What the task requires: Whenever a line in the records below holds the string "votre", copy it out.

== Raw data

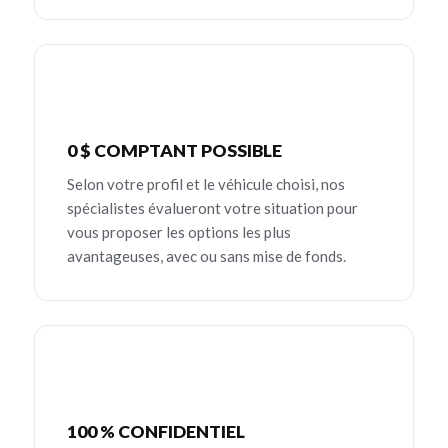
0 $ COMPTANT POSSIBLE
Selon votre profil et le véhicule choisi, nos
spécialistes évalueront votre situation pour
vous proposer les options les plus
avantageuses, avec ou sans mise de fonds.
100 % CONFIDENTIEL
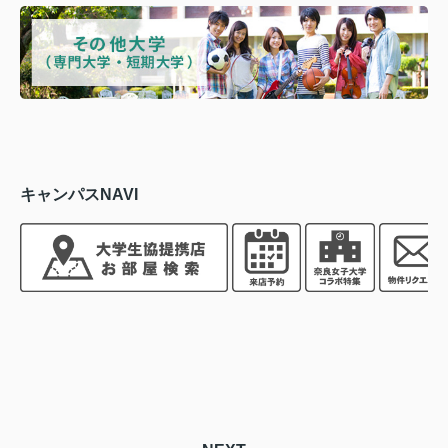
キャンパスNAVI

====

Exercise output:
Selon votre profil et le véhicule choisi, nos
spécialistes évalueront votre situation pour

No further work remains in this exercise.